First-Time Audio Setup: GPU / Accelerated Systems

Use this guide if you are setting up speech features on:

NVIDIA GPU systems
Apple Silicon systems

This guide supports:

make-driven local setup
manual/local Python setup
Docker + WebUI setup

Important: the stock Docker quickstart is not a turnkey GPU-enabled audio profile. If you want the fastest first successful accelerated setup, local Python or make is the better path today.

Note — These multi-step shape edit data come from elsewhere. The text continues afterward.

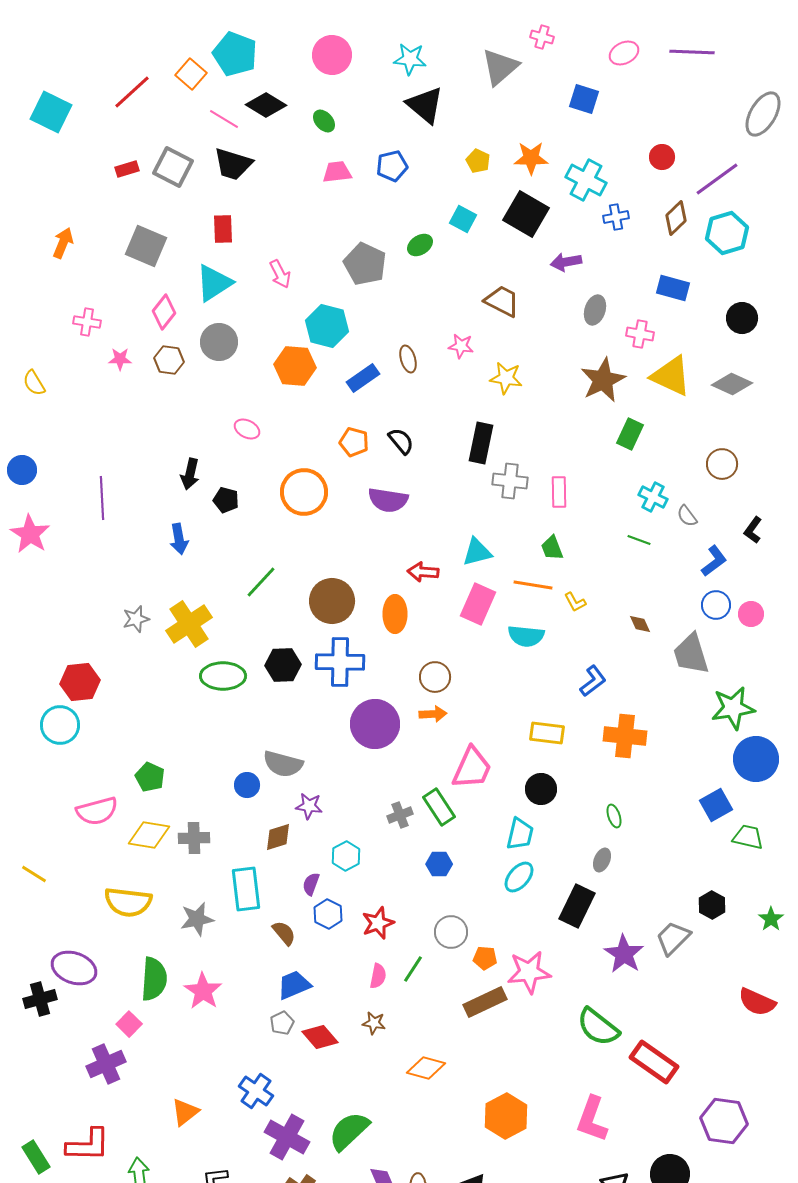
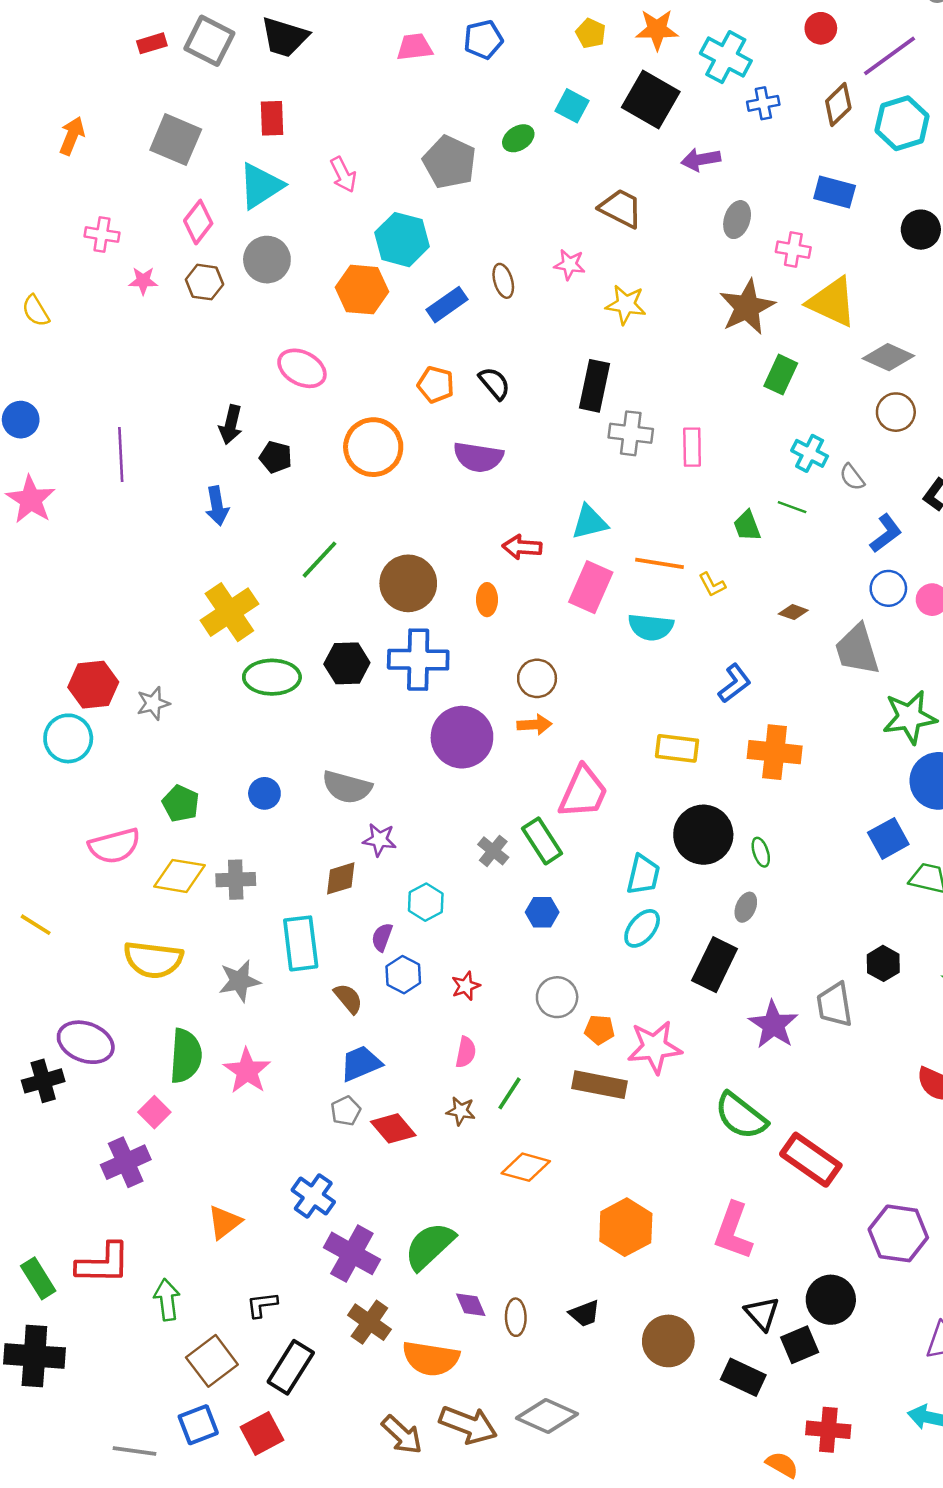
gray diamond: (732, 384) -> (888, 357), moved
pink ellipse: (247, 429) -> (302, 368), size x1.5
green trapezoid: (552, 548) -> (747, 526), moved
orange ellipse: (395, 614) -> (487, 600), size x0.7
gray star: (136, 619) -> (153, 703), moved
brown diamond: (640, 624) -> (793, 612), turned -45
blue circle: (247, 785) -> (264, 793), moved
black circle: (541, 789) -> (703, 835), moved, size x1.5
gray cross: (400, 815) -> (493, 851), turned -30
red star: (378, 923) -> (466, 986), size x0.7
gray trapezoid: (673, 938) -> (835, 1005), turned -54
green line: (413, 969) -> (510, 1093), moved
brown rectangle: (485, 1002) -> (600, 1085), turned 36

What We Recommend on Accelerated Hardware

Hardware	Recommended STT	Fallback STT	Recommended TTS	Why
NVIDIA	faster-whisper	`parakeet-tdt-0.6b-v3-onnx`	`supertonic`	best first-run accelerated STT path in current repo, with a simpler local TTS path
Apple Silicon	`parakeet-mlx`	`parakeet-tdt-0.6b-v3-onnx`	`supertonic`	makes MLX the primary speech acceleration path while keeping TTS local-first

Alternatives:

If you need local voice cloning on day one: pocket_tts
If you want a better but more demanding TTS stack after the basics work: qwen3_tts

Important current-repo realities:

The shipped config.txt defaults use parakeet-tdt-0.6b-v3-onnx for STT (the CPU-friendly default). The shorter parakeet-onnx alias remains supported for older configs. This guide shows you how to change those defaults to GPU-optimized engines.
The /setup bundle docs may recommend a different first-run STT path for some hardware classes.
Stock Docker CPU/default audio works with bundled dependencies, but the stock Docker profile is not a ready-made GPU-accelerated audio path. Host-side config or model edits require a rebuild, Dockerfiles/docker-compose.host-storage.yml, or a custom image path.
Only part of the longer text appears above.